Several of the films nominated for Best Picture at next month’s Oscars have gone re-writing the history books. Katheryn Bigelow has implicitly claimed that we have torture to thank for getting Bin Laden, despite there being no substantiating documents.

Similar is Argo, Ben Affleck’s new movie, which tells the story of CIA agent Tony Mendez’s ingenious rescue of American diplomats from Iran. A little historical tampering has gone on here too: Mendez, as his name quite clearly suggests, was Hispanic  In a country known for vilifying southern immigrants, Mendez is a rare ethnic-minority figure held in national esteem as one of the most highly decorated CIA officers of all time. But in Argo, he’s white.

While Affleck has been palpably scrupulous about character-actor fidelity, he’s happily whitewashed a recognised American hero. He’s given him a pretty blonde wife and a white face, making a film about white people rescuing white people from bloodthirsty, maniacal Iranians.

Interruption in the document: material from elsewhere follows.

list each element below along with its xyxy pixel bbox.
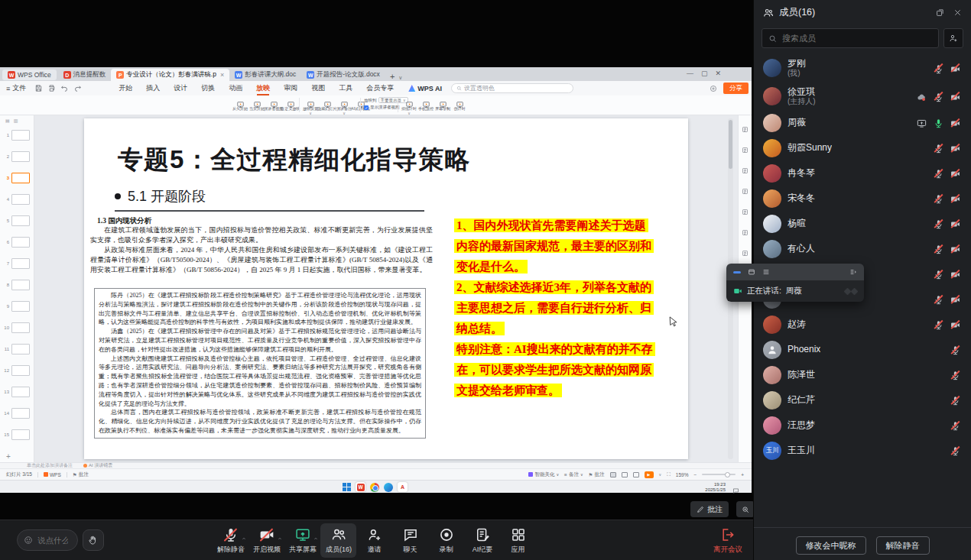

And all this from one of Hollywood’s supposed liberals.

Affleck’s white-washing is particularly relevant to The Impossible, in which a white, English, and very rich family escape the South-East Asian tsunami. It may be worth labouring on the ‘South-East Asian’ part before ‘tsunami’. 227,898 people died in the natural disaster. Tourists comprise 0.03% of that figure. The other 99.97% left behind families that lost not only loved ones, but friends, their homes, their infrastructure, and their industries. They were also, I might add, not white.

Naomi Watts and Ewan McGregor have faced questions on this whitewashing, and they, like many of you, will insist that this is merely one of many stories, of a real family that happened to be white. Let me stop you right there. The family upon which this ‘true story’ is based, were not white. They, like Tony Mendez in Argo, were hispanic. Tomas became Thomas, Quique became Henry.

And this family, even by western standards, were extremely rich. If the film is anything to go by (which I suppose it is not), the family were flown out on premium Zurich insurance – on a private jet – out of the troublesome continent. The final shot of the film, with Watts complacently smiling as a nice European future of private healthcare and functioning toilets await her, verges on vomit-inducing.

But it’s a true story! So what? 227,898 people didn’t have the preposterous and mind-boggling luck of this family. As they fly away from Thailand, one can’t help thinking that they, like the film itself, are flying away from the truth of this story – despite the words ‘true story’ lingering on the screen for about 15 seconds at the beginning of the film.

If I had lost a loved one in that disaster, I would feel betrayed by a story that solely portrayed happy survival. And if I had flown in to volunteer, like the countless thousands that did, I would feel sick at the depiction of this healthy white family cheerily flying out. And the producers too must be feeling quite cheery right now, having raked in a cool hundred million. Serious questions must be asked if this is merely unpalatable, or morally deplorable.

Iran has promised to respond to Argo with a film that actually seeks to explore the reasons and goals of the uprising that Affleck depicts with such indolently apathetic racial stereotyping. I hope someone will respond to The Impossible too, with the actual true story of this disaster, possibly with more than two Thai speaking roles and non-white leads.

It haunts me that if no one does, it means that there isn’t a market for such a film. And then, we can only look at ourselves.